Question

A counter consists of a cylindrical cathode of radius 1cm and an anode wire of radius 0.01cm which is placed along the axis of the cathode. A voltage of 2.3kV is applied between the cathode and anode. The electric field on the anode surface must be:
(A) \[2.3\times {{10}^{5}}\] V/m
(B) \[5\times {{10}^{6}}\]V/m
(C) \[4.6\times {{10}^{5}}\]V/m
(D) \[2.5\times {{10}^{6}}\]V/m

Answer 1

Hint:We have a cylindrical shape and given outer radius and inner radius. Geiger counters are used to detect radiation viz beta and alpha particles. The counter consists of a tube filled with an inert gas that becomes conductive of electricity when it is impacted by a high-energy particle.

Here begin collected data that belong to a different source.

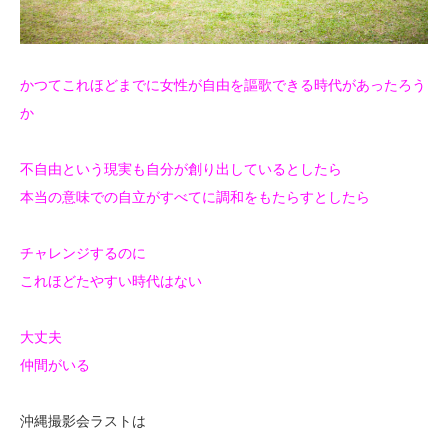
かつてこれほどまでに女性が自由を謳歌できる時代があったろう
か
不自由という現実も自分が創り出しているとしたら
本当の意味での自立がすべてに調和をもたらすとしたら
チャレンジするのに
これほどたやすい時代はない
大丈夫
仲間がいる
沖縄撮影会ラストは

Complete step by step answer:
The radius of the outer cylinder is \[{{R}_{2}}=1\]cm
The radius of the inner wire cylinder \[{{R}_{1}}=0.01\]cm
For cylindrical capacitor capacitance is given by the formula, \[C=\dfrac{2\pi {{\varepsilon }_{0}}L}{\ln (\dfrac{{{R}_{2}}}{{{R}_{1}}})}\]
Now given in the question the value of potential difference across the ends is 2.3kV viz 2300 V
Using the formula to calculate the charge, Q=CV
Q= \[CV=\dfrac{2\pi {{\varepsilon }_{0}}LV}{\ln (\dfrac{{{R}_{2}}}{{{R}_{1}}})}\]
Now let us find the charge density that is charge per unit length denoted by \[\lambda \]
\[\lambda \]= \[=\dfrac{Q}{L}\]
\[=\dfrac{2\pi {{\varepsilon }_{0}}V}{\ln (\dfrac{{{R}_{2}}}{{{R}_{1}}})}\]
We know electric field due to a rod or wire in the shape of cylindrical is given by \[E=\dfrac{\lambda }{2\pi {{\varepsilon }_{0}}{{R}_{1}}}\]
Substituting the values,
\[=\dfrac{V}{{{R}_{1}}\ln (\dfrac{{{R}_{2}}}{{{R}_{1}}})}\]
\[=\dfrac{2300}{(0.01\times {{10}^{-2}})\ln (100)}\]
= \[5\times {{10}^{6}}V/m\]
This matches with the option (B), hence, the correct option is (B).

Note: While substituting the values we should keep in mind that all the units must be in standard SI. The voltage was given in kilo Volt, w converted into volt. The counter has a cylindrical capacitor and so formula for cylindrical capacitance is used.